No $150 for You, Students

Photo of York University’s Scott Library by Kinnon from the Torontoist Flickr Pool.

Last year, the Ministry of Training, Colleges and Universities unveiled a new program that gave out $150 to any and every full-time post-secondary student in Ontario who applied for it, no strings attached. More than half a million students province-wide qualified for the Technology and Textbook Grant, or TTG, intended to help cover the “added academic expense related to textbooks and technology and other academic supplies,” as John Milloy, Minister of Training, Colleges and Universities, told the Queen’s Journal last year.
“We felt $150 was a complimentary amount for some of these upfront costs people have,” Miloy told the Journal. “It is available to all students regardless of their financial circumstances.” When attending university keeps getting more and more expensive and less and less fair, the TTG was a very nice—albeit very small—thing for the government to do.

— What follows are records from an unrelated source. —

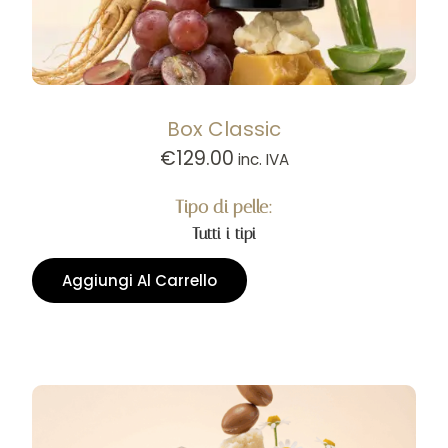
Box Classic
€
129.00
inc. IVA
Tipo di pelle:
Tutti i tipi
Aggiungi Al Carrello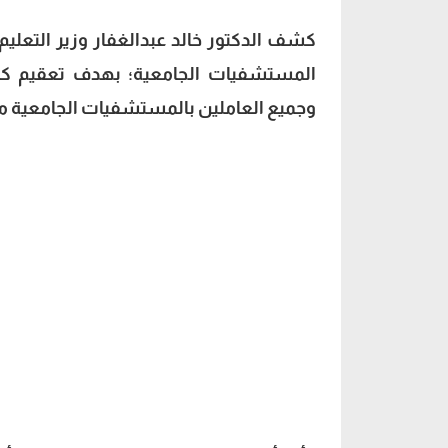
المستشفيات الجامعية؛ بهدف تعقيم كاف
وجميع العاملين بالمستشفيات الجامعية من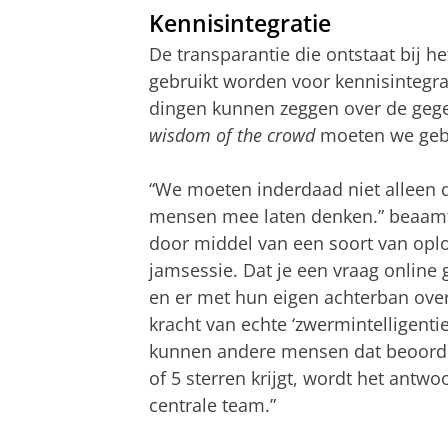
Kennisintegratie
De transparantie die ontstaat bij he
gebruikt worden voor kennisintegrat
dingen kunnen zeggen over de gege
wisdom of the crowd
moeten we geb
“We moeten inderdaad niet alleen 
mensen mee laten denken.” beaamt F
door middel van een soort van opl
jamsessie. Dat je een vraag online
en er met hun eigen achterban ove
kracht van echte ‘zwermintelligent
kunnen andere mensen dat beoordel
of 5 sterren krijgt, wordt het ant
centrale team.”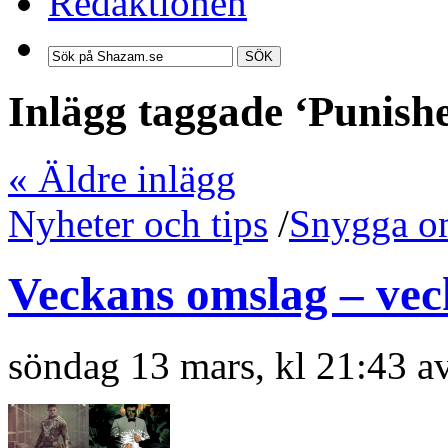
Redaktionen
SÖK
Inlägg taggade ‘Punish
« Äldre inlägg
Nyheter och tips
/
Snygga o
Veckans omslag – vec
söndag 13 mars, kl 21:43 a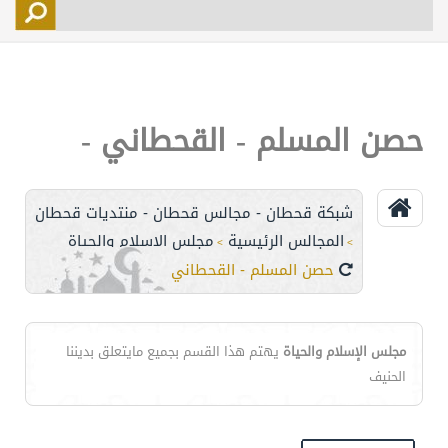
التسجيل
الأعضاء
التحكم
حصن المسلم - القحطاني -
اتصل بنا
شبكة قحطان - مجالس قحطان - منتديات قحطان
المجالس الرئيسية
مجلس الإسلام والحياة
>
>
حصن المسلم - القحطاني -
مجلس الإسلام والحياة
يهتم هذا القسم بجميع مايتعلق بديننا
الحنيف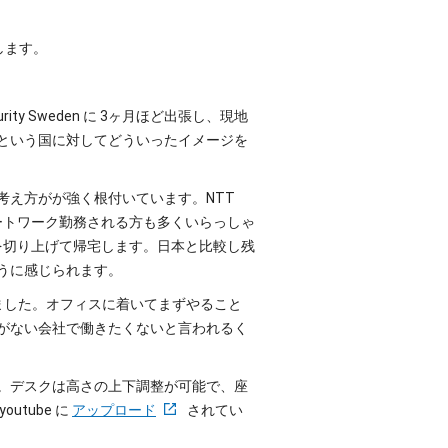
します。
y Sweden に 3ヶ月ほど出張し、現地
という国に対してどういったイメージを
考え方がが強く根付いています。NTT
でリモートワーク勤務される方も多くいらっしゃ
仕事を切り上げて帰宅します。日本と比較し残
うに感じられます。
ました。オフィスに着いてまずやること
がない会社で働きたくないと言われるく
。デスクは高さの上下調整が可能で、座
tube に
アップロード
されてい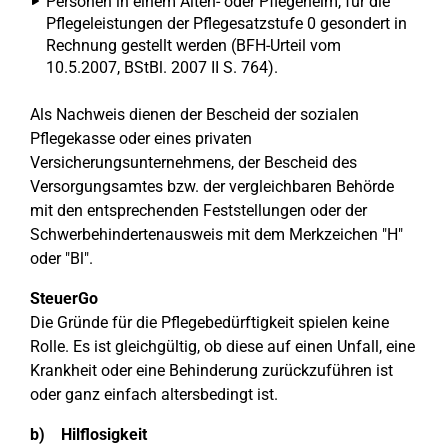
Personen in einem Alten- oder Pflegeheim, für die
Pflegeleistungen der Pflegesatzstufe 0 gesondert in
Rechnung gestellt werden (BFH-Urteil vom
10.5.2007, BStBl. 2007 II S. 764).
Als Nachweis dienen der Bescheid der sozialen
Pflegekasse oder eines privaten
Versicherungsunternehmens, der Bescheid des
Versorgungsamtes bzw. der vergleichbaren Behörde
mit den entsprechenden Feststellungen oder der
Schwerbehindertenausweis mit dem Merkzeichen "H"
oder "Bl".
SteuerGo
Die Gründe für die Pflegebedürftigkeit spielen keine
Rolle. Es ist gleichgültig, ob diese auf einen Unfall, eine
Krankheit oder eine Behinderung zurückzuführen ist
oder ganz einfach altersbedingt ist.
b) Hilflosigkeit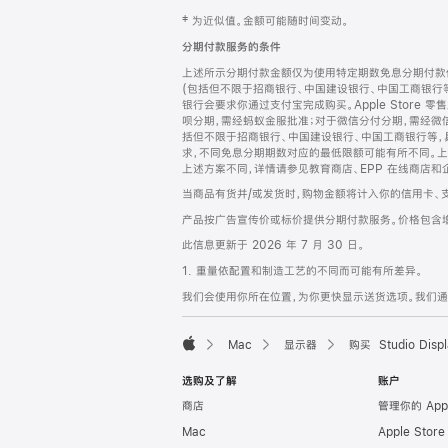
网
脚
‡ 为近似值。金额可能随时间变动。
注
页
分期付款服务的条件
页
上述所示分期付款金额仅为使用特定期数免息分期付款估
脚
(包括但不限于招商银行、中国建设银行、中国工商银行
银行会要求你通过支付宝完成购买。Apple Store 零
呗分期，需经蚂蚁金服批准；对于微信分付分期，需经微信
括但不限于招商银行、中国建设银行、中国工商银行等，
求，不同免息分期期数对应的最低限额可能有所不同。上述分
上述方案不同，详情请参见教育商店、EPP 在线商店和
当商品有货并/或发货时，购物金额将计入你的信用卡、
产品按广告宣传价或标价提供分期付款服务。价格包含
此信息更新于 2026 年 7 月 30 日。
1. 重量依配置和制造工艺的不同而可能有所差异。
我们会使用你所在位置，为你更快显示送货选项。我们通过你
Mac
显示器
购买 Studio Displ
Apple
选购及了解
账户
商店
管理你的 App
Mac
Apple Stor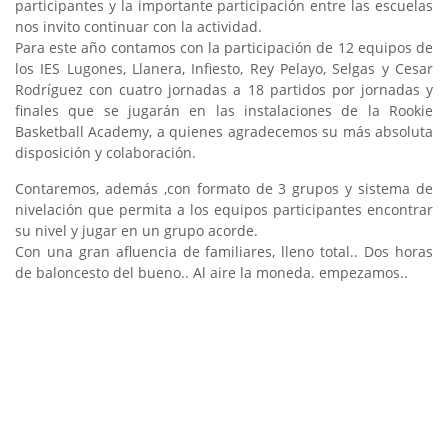
participantes y la importante participación entre las escuelas
nos invito continuar con la actividad.
Para este año contamos con la participación de 12 equipos de
los IES Lugones, Llanera, Infiesto, Rey Pelayo, Selgas y Cesar
Rodríguez con cuatro jornadas a 18 partidos por jornadas y
finales que se jugarán en las instalaciones de la Rookie
Basketball Academy, a quienes agradecemos su más absoluta
disposición y colaboración.
Contaremos, además ,con formato de 3 grupos y sistema de
nivelación que permita a los equipos participantes encontrar
su nivel y jugar en un grupo acorde.
Con una gran afluencia de familiares, lleno total.. Dos horas
de baloncesto del bueno.. Al aire la moneda. empezamos..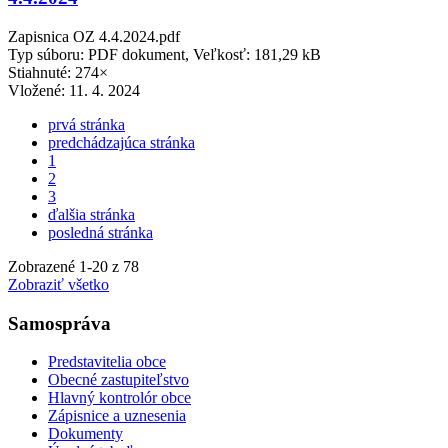
Zapisnica OZ 4.4.2024.pdf
Typ súboru: PDF dokument, Veľkosť: 181,29 kB
Stiahnuté: 274×
Vložené:
11. 4. 2024
prvá stránka
predchádzajúca stránka
1
2
3
ďalšia stránka
posledná stránka
Zobrazené
1
-
20
z 78
Zobraziť všetko
Samospráva
Predstavitelia obce
Obecné zastupiteľstvo
Hlavný kontrolór obce
Zápisnice a uznesenia
Dokumenty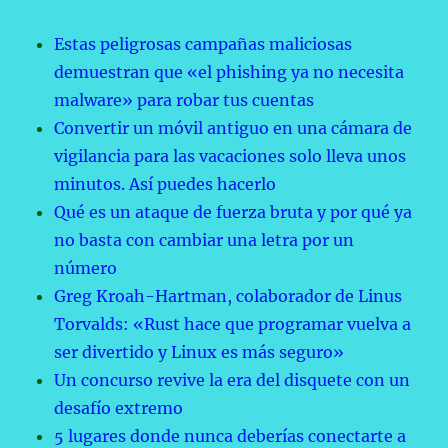
Estas peligrosas campañas maliciosas
demuestran que «el phishing ya no necesita
malware» para robar tus cuentas
Convertir un móvil antiguo en una cámara de
vigilancia para las vacaciones solo lleva unos
minutos. Así puedes hacerlo
Qué es un ataque de fuerza bruta y por qué ya
no basta con cambiar una letra por un
número
Greg Kroah-Hartman, colaborador de Linus
Torvalds: «Rust hace que programar vuelva a
ser divertido y Linux es más seguro»
Un concurso revive la era del disquete con un
desafío extremo
5 lugares donde nunca deberías conectarte a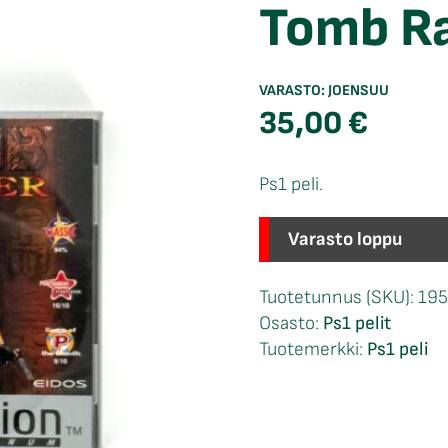
Tomb Ra
VARASTO:
JOENSUU
35,00
€
Ps1 peli.
Varasto loppu
Tuotetunnus (SKU):
19
Osasto:
Ps1 pelit
Tuotemerkki:
Ps1 peli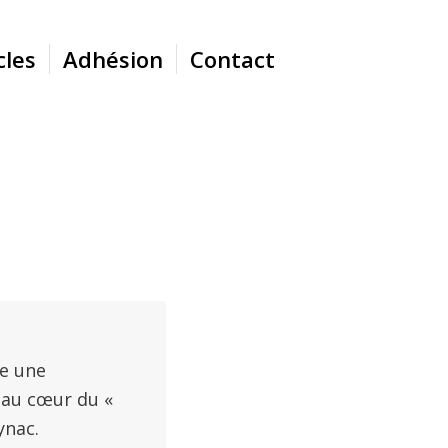
cles
Adhésion
Contact
RIE
re une
e au cœur du «
ynac.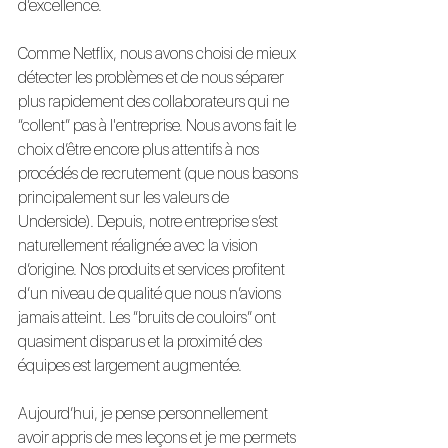
d’excellence.
Comme Netflix, nous avons choisi de mieux 
détecter les problèmes et de nous séparer 
plus rapidement des collaborateurs qui ne 
“collent” pas à l'entreprise. Nous avons fait le 
choix d’être encore plus attentifs à nos 
procédés de recrutement (que nous basons 
principalement sur les valeurs de 
Underside). Depuis, notre entreprise s’est 
naturellement réalignée avec la vision 
d’origine. Nos produits et services profitent 
d’un niveau de qualité que nous n’avions 
jamais atteint. Les “bruits de couloirs” ont 
quasiment disparus et la proximité des 
équipes est largement augmentée.
Aujourd’hui, je pense personnellement 
avoir appris de mes leçons et je me permets 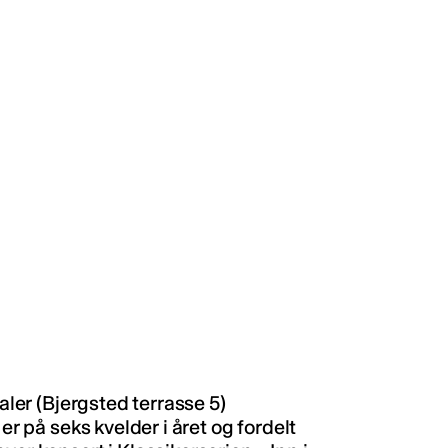
aler (Bjergsted terrasse 5)
er på seks kvelder i året og fordelt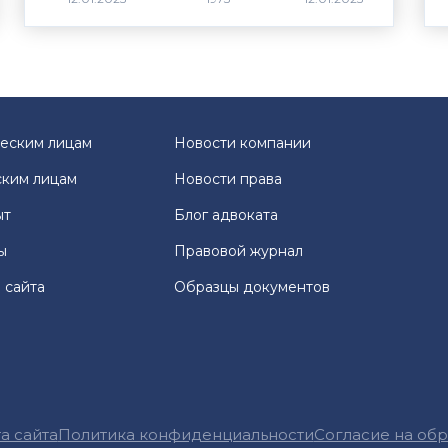
еским лицам
Новости компании
ким лицам
Новости права
ыт
Блог адвоката
ы
Правовой журнал
 сайта
Образцы документов
а сайта
Политика конфиденциальности
Согласие на об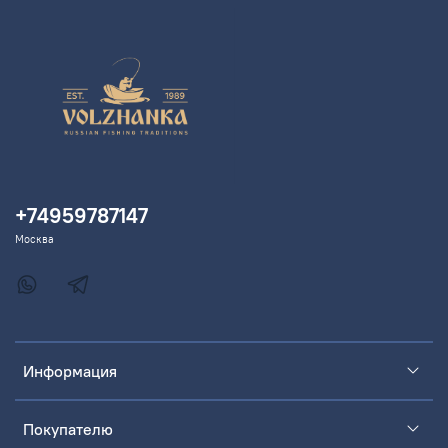
+74959787147
Москва
Информация
Покупателю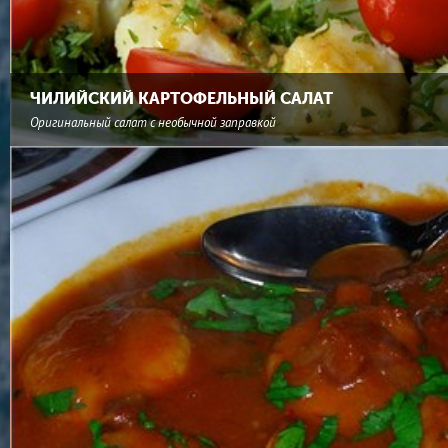
ЧИЛИЙСКИЙ КАРТОФЕЛЬНЫЙ САЛАТ
Оригинальный салат с необычной заправкой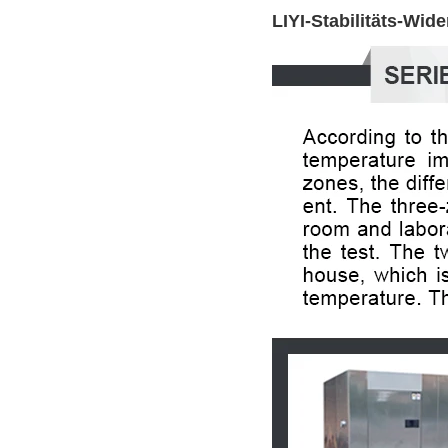
LIYI-Stabilitäts-Wi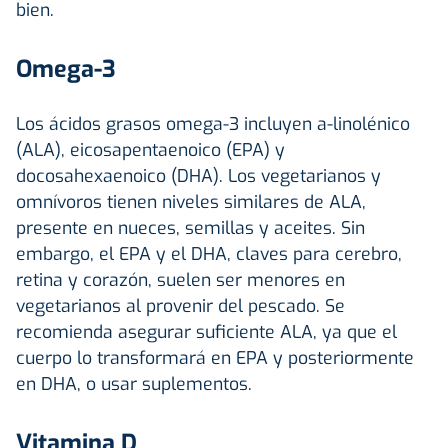
bien.
Omega-3
Los ácidos grasos omega-3 incluyen a-linolénico
(ALA), eicosapentaenoico (EPA) y
docosahexaenoico (DHA). Los vegetarianos y
omnívoros tienen niveles similares de ALA,
presente en nueces, semillas y aceites. Sin
embargo, el EPA y el DHA, claves para cerebro,
retina y corazón, suelen ser menores en
vegetarianos al provenir del pescado. Se
recomienda asegurar suficiente ALA, ya que el
cuerpo lo transformará en EPA y posteriormente
en DHA, o usar suplementos.
Vitamina D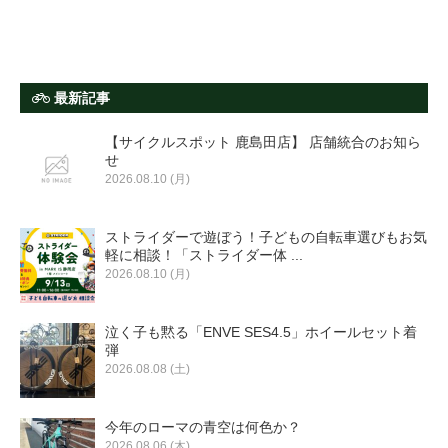
最新記事
【サイクルスポット 鹿島田店】 店舗統合のお知ら
せ
2026.08.10 (月)
ストライダーで遊ぼう！子どもの自転車選びもお気
軽に相談！「ストライダー体 ...
2026.08.10 (月)
泣く子も黙る「ENVE SES4.5」ホイールセット着
弾
2026.08.08 (土)
今年のローマの青空は何色か？
2026.08.06 (木)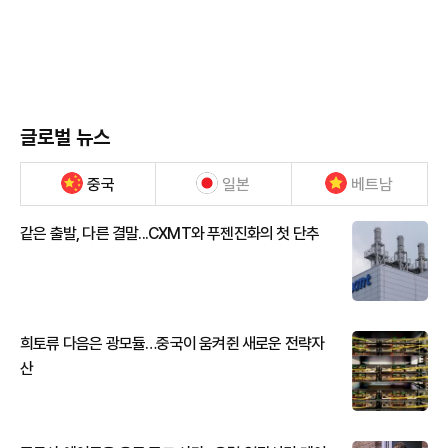
글로벌 뉴스
중국
일본
베트남
같은 출발, 다른 결말...CXMT와 푸젠진화의 첫 단추
희토류 다음은 광모듈…중국이 움켜쥔 새로운 전략자
산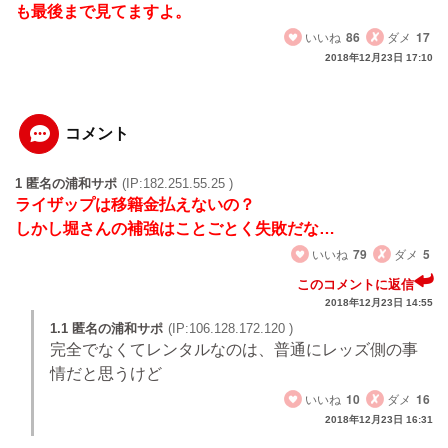
も最後まで見てますよ。
いいね
86
ダメ
17
2018年12月23日 17:10
コメント
1 匿名の浦和サポ
(IP:182.251.55.25 )
ライザップは移籍金払えないの？
しかし堀さんの補強はことごとく失敗だな…
いいね
79
ダメ
5
このコメントに返信
2018年12月23日 14:55
1.1 匿名の浦和サポ
(IP:106.128.172.120 )
完全でなくてレンタルなのは、普通にレッズ側の事
情だと思うけど
いいね
10
ダメ
16
2018年12月23日 16:31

Too bad, then, that this year they’ve very quietly rolled it back. Now, unlike before, students have “to apply for and qualify for a Canada-Ontario Integrated Student Loan” (so: OSAP) to be considered eligible. Ineligible students who try to apply now receive a message online informing them that: “The ministry has no record of a processed OSAP application from you for the 2009-2010 academic year to date. To be considered for TTG, you must apply for full-time OSAP assistance.”
The argument could be made, of course, that those students who receive OSAP are those most in financial need. But that ignores the large segment of the student-going population with financial needs that don’t line up with OSAP’s own definition of the term, as well as those students with financial needs who would prefer to not take out a government loan to cover their costs. There are few students who couldn’t benefit from $150—and this year, even fewer of them will have the chance to.
The Ministry would not return our requests for comment.
David Topping is a full-time student at the University of Toronto.